4X2
an online poetry journal
Photo by Melissa Hotchkiss
Gas Guzzle
by Henry Goldkamp
I been drinking, on National Yelling Day, raising hell
and justice for all, litotes and hutzpah for oil, whatever the hell.
Sentimental backwash: This city, built on jetty sediment and spray.
My shrimp wrists wilt limp with decadence. I pray for the hell of it.
I soil my southern diaper. Wait for god to change me. To baptize
my red tide. These, my fish lungs on drugs. This, my earth on hell.
Blackflies kiss silverfish. Goldfish grow feet. To each their own ecosystem.
Get head from snapping turtles. Go down on mollusk meat. Give em hell.
Serpentine pallets flicker my gland of planet. Eat a dick. Eat a bible. Eat acid
rain in sheets. Hear the gulf purr its hellcats. Beat its hounds of hell.
All wells break loose. Take a match to the bubbles of my mind. The two
holes I see out on fire. Some problems fix themselves. Like hell, they do.
I sip rotgut. I piss redeye. Shut the sunroof on my shoebox. Blackout my star
-smeared nadir. Lot lizards barter their globular warmth. Misery loves industry to hell
and back. Come hell or deepwater horizons. Two choices: orchestration or
castration. My vanishing point nears. My blood is drawn. No chance in hell.
I hit the pump (I have a heart of Goldkamp)—an angel gets her hairless tail.
Pay cash: it wags. Pay credit: Please come inside. Why how do you do. Hello.
Precious Metal
by Henry Goldkamp
After Holy Water Font by Unknown Silversmith,
ca. 1750-1800
I
of a big God in polish.
There is a drip to our French
beau jest. Us common fish
mete gods in need of polish.
We swim in kitsch,
flounder insignia, drench
a big God in polish.
There is a drip to our French.
II
Save your silver. We prefer gold.
Flowers grown from metal
outdo flowers who droop and fold.
Save your silver. We prefer gold
embers ashed in bowls. Holes
dug in holy water fill with hell.
Save your silver. We prefer gold
flowers grown from metal.
III
In the fame of the dada,
sun, and the wholly spit out.
Ow and fur heaver. La-la-la.
In flames, dada
pardons all French: Voilà!
[Cue droplets vanished by drought
the same way do dada,
sun, and the wholly spit out.]
Poet's Statement: "Gas Guzzle": I've no Middle Eastern heritage, and thus really no business playing with the ghazal form, but as the initial sketches of this poem turned towards the pejoratives of crude oil, it made sense to Americanize (corrupt) the shit out of a dignified, ancient form due to the nature of the cont(in)ent. I'll never write another ghazal again.

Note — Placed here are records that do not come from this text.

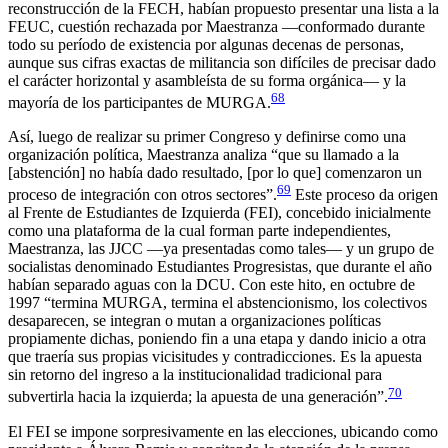
reconstrucción de la FECH, habían propuesto presentar una lista a la
FEUC, cuestión rechazada por Maestranza —conformado durante
todo su período de existencia por algunas decenas de personas,
aunque sus cifras exactas de militancia son difíciles de precisar dado
el carácter horizontal y asambleísta de su forma orgánica— y la
68
mayoría de los participantes de MURGA.
Así, luego de realizar su primer Congreso y definirse como una
organización política, Maestranza analiza “que su llamado a la
[abstención] no había dado resultado, [por lo que] comenzaron un
69
proceso de integración con otros sectores”.
Este proceso da origen
al Frente de Estudiantes de Izquierda (FEI), concebido inicialmente
como una plataforma de la cual forman parte independientes,
Maestranza, las JJCC —ya presentadas como tales— y un grupo de
socialistas denominado Estudiantes Progresistas, que durante el año
habían separado aguas con la DCU. Con este hito, en octubre de
1997 “termina MURGA, termina el abstencionismo, los colectivos
desaparecen, se integran o mutan a organizaciones políticas
propiamente dichas, poniendo fin a una etapa y dando inicio a otra
que traería sus propias vicisitudes y contradicciones. Es la apuesta
sin retorno del ingreso a la institucionalidad tradicional para
70
subvertirla hacia la izquierda; la apuesta de una generación”.
El FEI se impone sorpresivamente en las elecciones, ubicando como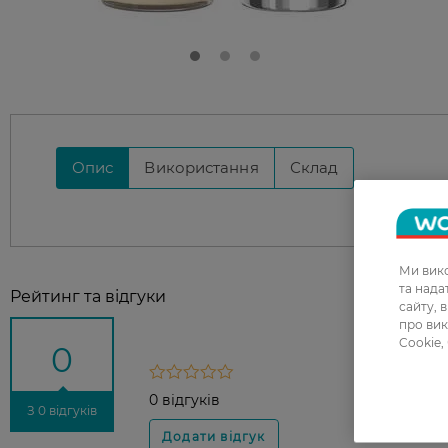
Опис
Використання
Склад
Ми вико
та над
Рейтинг та відгуки
сайту, 
про вик
Cookie,
0
0 відгуків
З 0 відгуків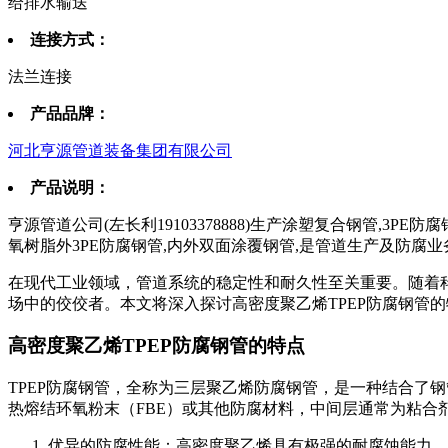
给排水输送
连接方式：
法兰连接
产品品牌：
河北亨源管道装备集团有限公司
产品说明：
亨源管道公司(左长利19103378888)生产涂塑复合钢管,3P
氧树脂外3PE防腐钢管,内外双面涂覆钢管,是管道生产及防腐
在现代工业领域，管道系统的稳定性和耐久性至关重要。随着科
场中的佼佼者。本文将深入探讨高密度聚乙烯TPEP防腐钢管
高密度聚乙烯TPEP防腐钢管的特点
TPEP防腐钢管，全称为三层聚乙烯防腐钢管，是一种结合了
热熔结环氧粉末（FBE）或其他防腐材料，中间层通常为粘合
‌优异的防腐性能‌：高密度聚乙烯具有极强的耐腐蚀能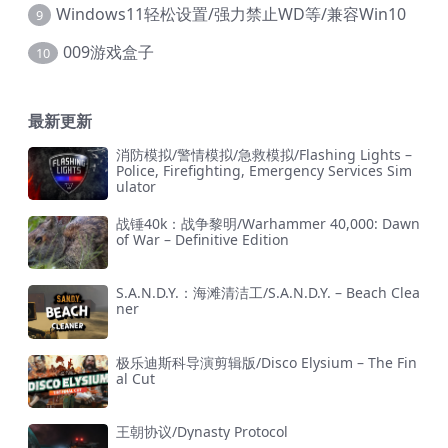
Windows11轻松设置/强力禁止WD等/兼容Win10
9
009游戏盒子
10
最新更新
消防模拟/警情模拟/急救模拟/Flashing Lights –
Police, Firefighting, Emergency Services Sim
ulator
战锤40k：战争黎明/Warhammer 40,000: Dawn
of War – Definitive Edition
S.A.N.D.Y.：海滩清洁工/S.A.N.D.Y. – Beach Clea
ner
极乐迪斯科导演剪辑版/Disco Elysium – The Fin
al Cut
王朝协议/Dynasty Protocol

"Precious Metal": This ekphrastic tri-triolet is based on a piece that is on the second floor of NOMA currently (go up the marble steps, turn right, first room on your left). Sacrilege aside, I really can't stand it, and have many times fantasized about lighting up a smoke and ashing in it; it's an ugly silver, and I'm totally a gold guy, as my surname has fatefully carved for me. It's one saving grace (ahem) is how worn down the thing is—makes me think of all those poor dead souls who dipped their fingers into its waters, criss-crossed applesauced in the name of the Trinity. It'd be interesting to hang out with them sometime, somehow.
For sentimental reasons, I did recently install a holy water font in my house by the front door.
Bio: Henry Goldkamp lives in New Orleans. Recent work appears in Indiana Review, Diagram, South Carolina Review, and Notre Dame Review. His public art projects have been covered by Time and NPR.